15.3 The Customer and/or Guarantors shall have the right to request DR for a copy of the information about the Customer and/or Guarantors retained by DR and the right to request DR to correct any incorrect information about the Customer and/or Guarantors held by DR.
16 PERSONAL PROPERTY SECURITIES ACT 1999 (“PPSA”)
16.1 Upon assenting to these terms and conditions, as in clause 2, the Customer acknowledges and agrees that:
16.1.1 these terms and conditions constitute a security agreement for the purposes of the PPSA; and
16.1.2 a security interest is taken in all Goods and Services previously supplied by DR to the Customer (if any) and all Goods and Services that will be supplied in the future by DR to the Customer.
16.2 The Customer undertakes to:
16.2.1 sign any further documents and/or provide any further information (such information to be completed, accurate and up-to-date in all respects) which DR may reasonably require to register a financing statement or financing change statement on the Personal Property Securities Register;
16.2.2 indemnify, and upon demand reimburse DR for all expenses incurred in registering a financing statement or financing change statement on the Personal Property Securities Register or releasing any Goods and Services charged thereby;
16.2.3 not register a financing change statement or a change demand without the prior written consent of DR; and
16.2.4 immediately advise DR of any material change in its business practices of selling the Goods and Services which would result in a change in the nature of proceeds derived from such sales.
16.3 DR and the Customer agree that nothing in sections 114(1)(a), 133 and 134 of the PPSA shall apply to these terms and conditions.
16.4 The Customer waives its rights as a debtor under sections 116, 120(2), 121, 125, 126, 127, 129, 131 and 132 of the PPSA.
16.5 Unless otherwise agreed to in writing by DR, the Customer waives its rights to receive a verification statement in accordance with section 148 of the PPSA.

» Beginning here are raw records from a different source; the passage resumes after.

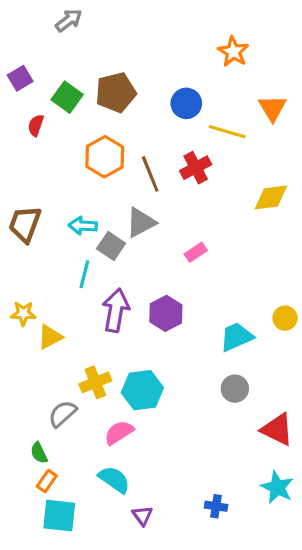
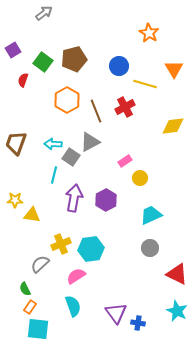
yellow circle: (285, 318) -> (140, 178), moved
yellow triangle: (50, 337) -> (32, 215), turned 36
cyan semicircle: (114, 480) -> (73, 306), turned 35
purple triangle: (142, 516) -> (116, 313), moved, size x1.6

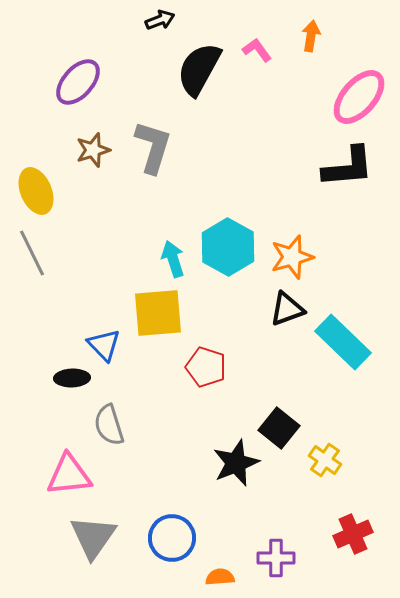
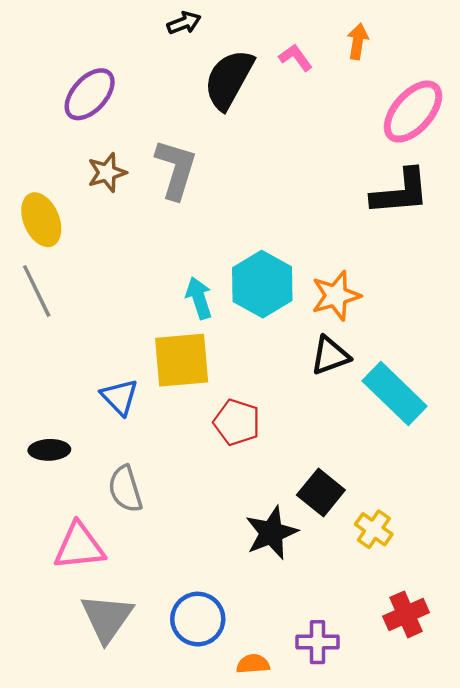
black ellipse: (72, 378) -> (49, 450), moved

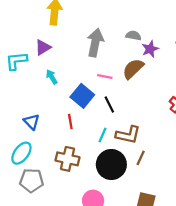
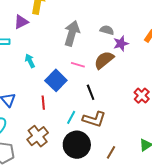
purple triangle: (43, 47) -> (21, 22), moved
black line: (109, 105) -> (91, 92), moved
brown line: (141, 158) -> (111, 152), moved
brown cross: (67, 159) -> (38, 136), turned 35

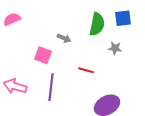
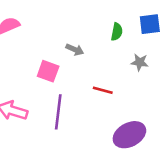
green semicircle: (97, 24) -> (117, 32), size x0.6

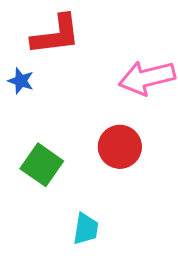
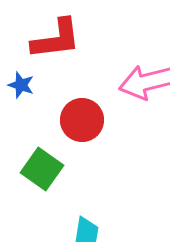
red circle: (120, 147) -> (82, 120), moved

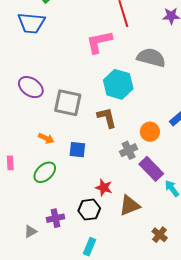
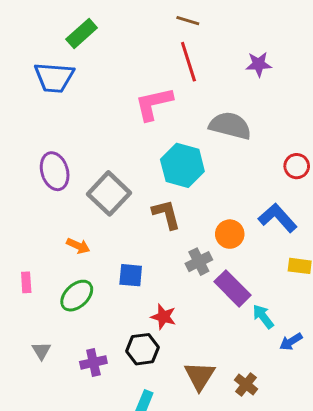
purple ellipse: (31, 87) -> (55, 171), turned 40
gray square: (68, 103) -> (109, 193), turned 32
blue square: (77, 150) -> (131, 275), moved
brown triangle: (130, 205) -> (200, 376), moved, turned -35
gray triangle: (30, 231) -> (41, 351), moved, turned -32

16.6 The Customer shall unconditionally ratify any actions taken by DR under clauses 16.1 to 16.5
17 SECURITY AND CHARGE
17.1 Despite anything to the contrary contained herein or any other rights which DR may have howsoever:
17.1.1 where the Customer and/or Guarantor (if any) is the owner of land, realty or any other asset capable of being charged, both the Customer and/or the Guarantor agree to mortgage and/or charge all of their joint and/or several interest in the said land, realty or any other asset to DR or DR’s nominee to secure all amounts and other monetary obligations payable under these terms and conditions. The Customer and/or the Guarantor acknowledge and agree that DR (or DR’s nominee) shall be entitled to lodge where appropriate a caveat, which caveat shall be withdrawn once all payments and other monetary obligations payable hereunder have been met.
17.1.2 should DR elect to proceed in any manner in accordance with this clause and/or its sub-clauses, the Customer and/or Guarantor shall indemnify DR from and against all DR’s costs and disbursements including legal costs on a solicitor and own client basis.
17.1.3 the Customer and/or the Guarantor (if any) agree to irrevocably nominate constitute and appoint DR or DR’s nominee as the Customer’s and/or Guarantor’s true and lawful attorney to perform all necessary acts to give effect to the provisions of this clause and its sub-clauses.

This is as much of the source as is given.